Radar WebKit Bug Importer
Comment 10 2020-09-15 09:29:17 PDT
Alexey Proskuryakov
Comment 11 2020-09-15 11:32:03 PDT
Thank you for not reducing test coverage. > API tests are indeed scalable and most of them are parallelizable. We simply need > to do the work to figure out which small set of tests are not parallelizable and > make infrastructure that recognizes them. This argument is not new, and API tests are just not getting better - there is still no parallelism, no test expectations short of ifdefs, they can't be run in production builds, there is not even a nice presentation of results like results.html.
Alex Christensen
Comment 12 2020-09-15 11:33:43 PDT
(In reply to Alexey Proskuryakov from comment #11) > This argument is not new, and API tests are just not getting better - there > is still no parallelism, no test expectations short of ifdefs, they can't be > run in production builds, there is not even a nice presentation of results > like results.html.
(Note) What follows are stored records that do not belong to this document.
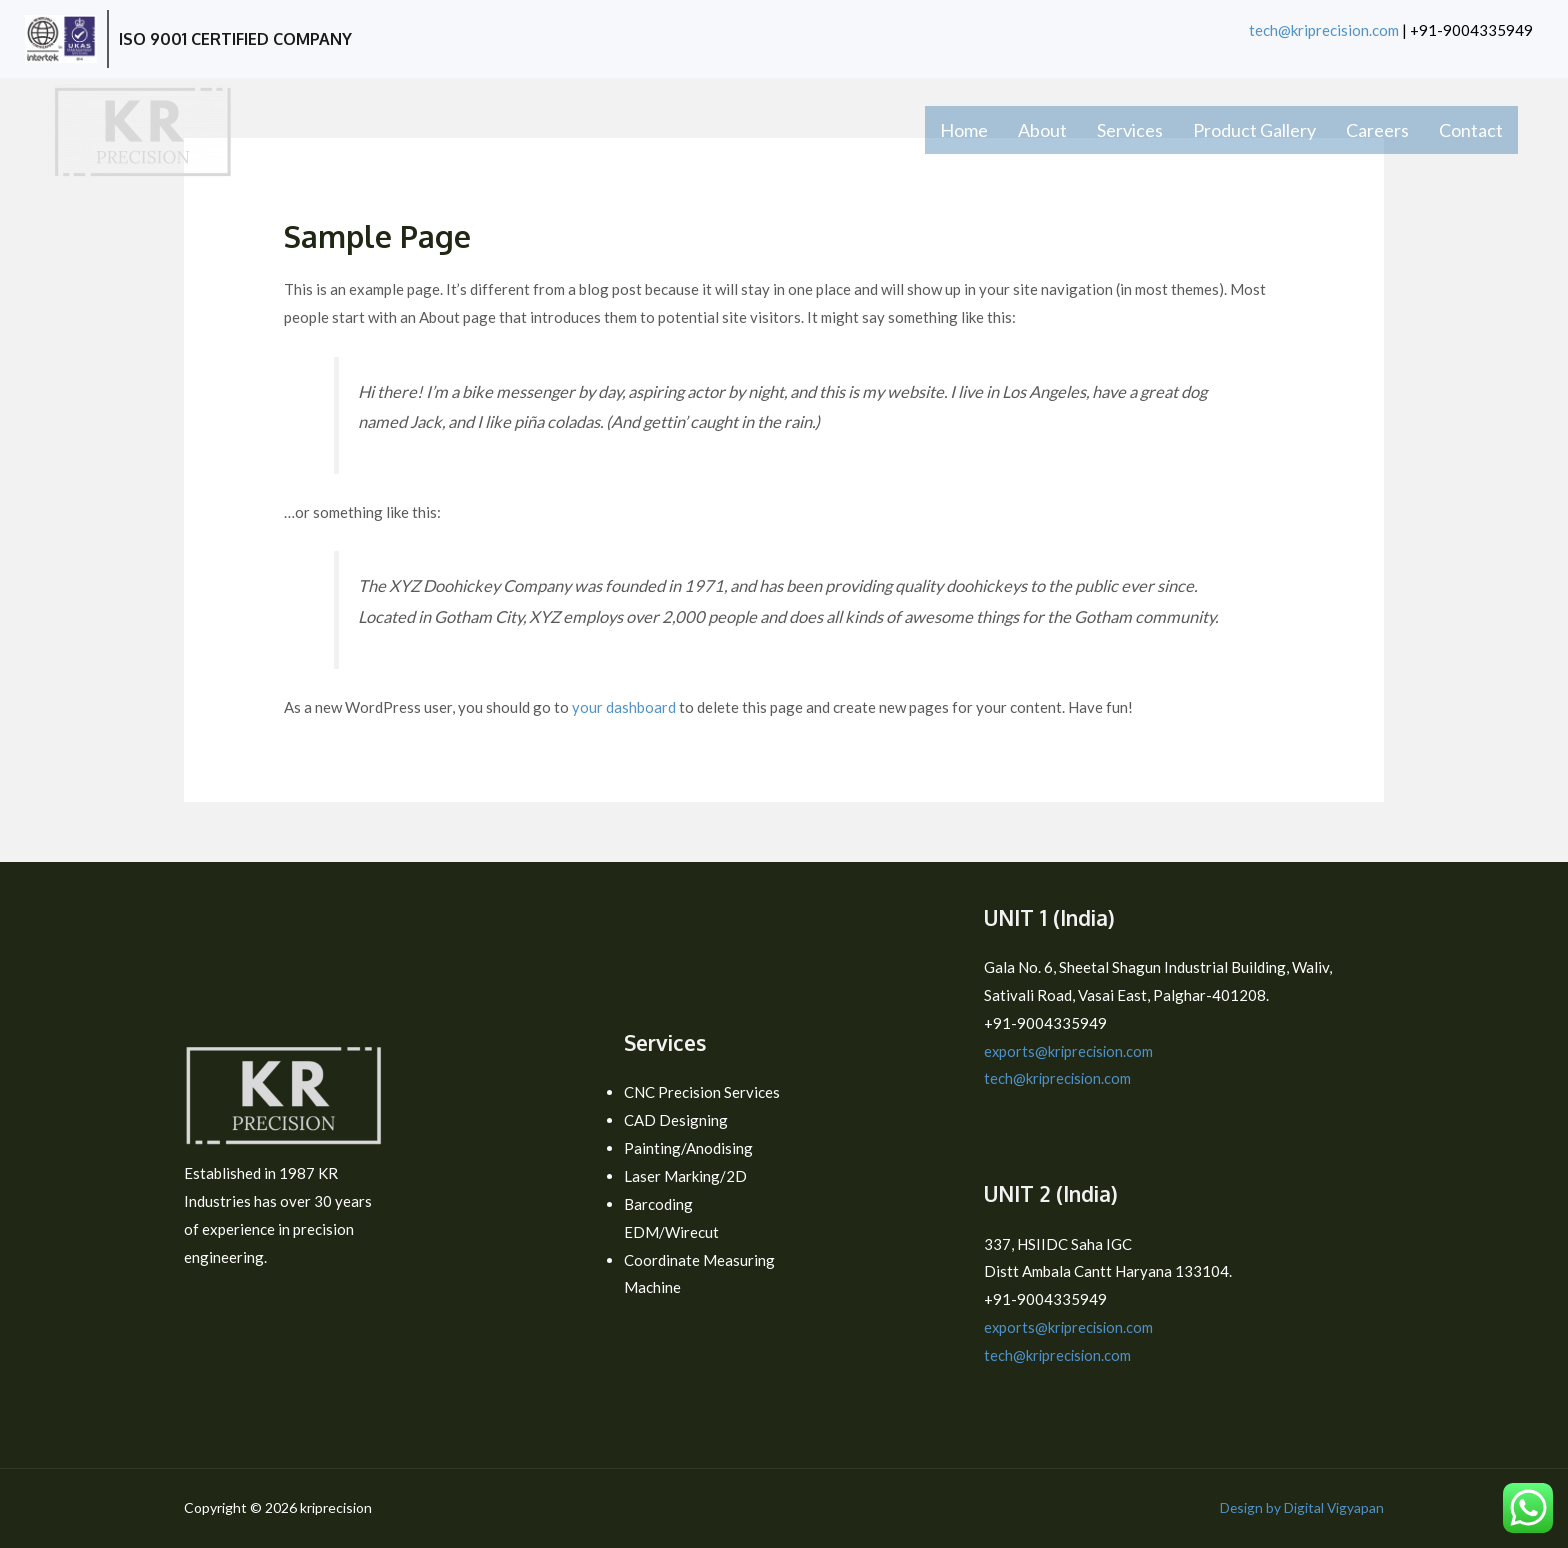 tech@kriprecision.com (1324, 30)
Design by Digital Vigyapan (1301, 1507)
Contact (1471, 130)
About (1042, 130)
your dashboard (624, 707)
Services (1130, 130)
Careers (1377, 130)
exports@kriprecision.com (1070, 1051)
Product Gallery (1254, 130)
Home (964, 130) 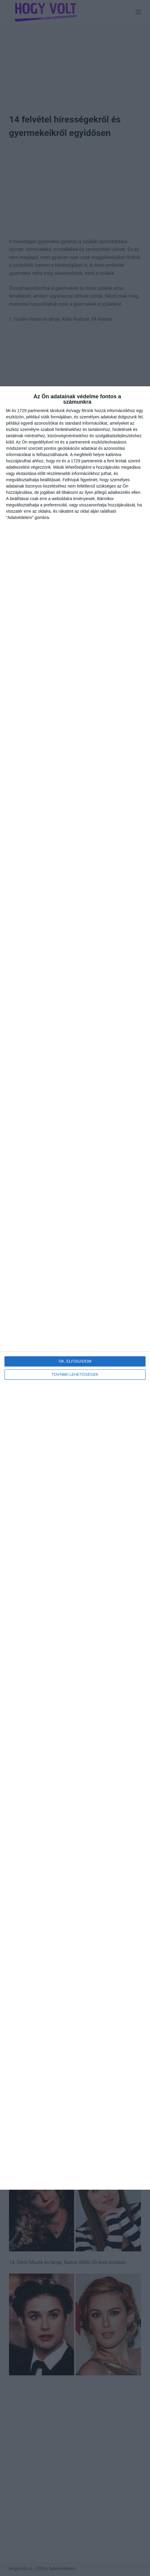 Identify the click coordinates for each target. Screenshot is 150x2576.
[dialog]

This doesn't happen by itself. It needs to have an engineer work on it. It can be done, though.
Alexey Proskuryakov
Comment 13 2020-09-15 16:10:26 PDT
I think that's exactly what I'm saying. Let's not rely on this argument until we have some hope of finding such an engineer.
youenn fablet
Comment 14 2020-09-16 00:45:02 PDT
Also, API tests have a larger tendency to be platform-specific which is annoying when testing platform-agnostic features.
youenn fablet
Comment 15 2020-09-16 00:45:43 PDT
And they cannot be shared with other browsers, so are in general not ideal for ensuring interoperability.